Hosts react to Nano Banana Pro prompts: RPG maps, Lego renders, and image editing benchmarks vs GPT
Nov 20, 2025
Key Points
- Google's Nano Banana Pro outperforms GPT-4 on spatial reasoning tasks, placing creatures logically on RPG maps and executing precise image edits like removing burger ingredients while preserving exact positioning.
- The model converts photos to Lego renderings and renders Graphviz diagrams with correct logo placement, though face-swapping remains a weak point rated around five out of ten.
- Gemini 3 Pro image output shows sharper detail and texture than GPT-4 video generation, which observers describe as retaining a plasticky appearance.
Summary
Google's Nano Banana Pro reasoning model is showing measurable gains on visual instruction tasks that previously stumped competitors, with user-generated benchmarks revealing concrete improvements over GPT-4 in image editing and spatial reasoning.

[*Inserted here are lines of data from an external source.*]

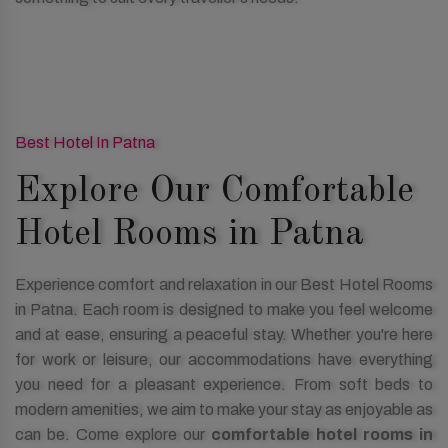
Best Hotel In Patna
Explore Our Comfortable
Hotel Rooms in Patna
Experience comfort and relaxation in our Best Hotel Rooms
in Patna. Each room is designed to make you feel welcome
and at ease, ensuring a peaceful stay. Whether you're here
for work or leisure, our accommodations have everything
you need for a pleasant experience. From soft beds to
modern amenities, we aim to make your stay as enjoyable as
can be. Come explore our
comfortable hotel rooms in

The model handles spatial logic that requires inference, not just pattern matching. A user converted a Google Maps screenshot of San Francisco into an RPG-style monster map, and the model placed creatures with geographic logic: a giant octopus at the Golden Gate Bridge, a sea monster near Alcatraz, and a dragon at Twin Peaks. The placement reflects understanding of what threats fit which locations, not random image generation.
Precision editing
Nano Banana Pro solved what has been a consistent failure mode in image editing. Removing burger ingredients while keeping the top and bottom buns in their exact original positions has historically confused models that shift colors or misalign sections. Nano Banana Pro executes it cleanly. A user calling themselves Angel described it as "the first model to truly do this perfectly."
Lego conversion
Feeding a photo through Nano Banana Pro with a "make it Lego" instruction produces results that render subjects as Lego bricks and minifigures, though the model sometimes defaults to generic Lego people instead of minifigures when given photos of people. One host tested this on their own image and reported mixed results, noting the conversion is "pretty slow." The results have drawn comparisons to the "Gibli moment" that swept social media when Midjourney nailed a specific style.
Diagram rendering
A user fed raw Graphviz code (AI compute commit diagrams generated by Gemini 3) directly into Nano Banana Pro and asked it to render with company logos. The model rendered it on a single pass with logos placed correctly, described as hitting "70% of the way" toward the visual sophistication of Wall Street Journal data visualizations. Users report that adding sketched ground-truth layouts as scaffolding improves output further.
Weaker areas
Image editing and face-swapping are where Nano Banana Pro underperforms. A face-swap test replacing a face with Sam Altman was rated "just okay" and "five out of 10." The model's performance here lags behind the reasoning and spatial tasks.
Comparison to GPT
Google is pulling ahead on photorealism compared to OpenAI's video models. A side-by-side of Gemini 3 Pro image output versus GPT-4 video generation shows Gemini's version with far sharper detail and texture, while the GPT output retains what observers describe as a "plasticky look." GPT-5's video model (V4) is expected to represent a significant step forward, but Gemini 3 Pro image has already raised the bar on fidelity.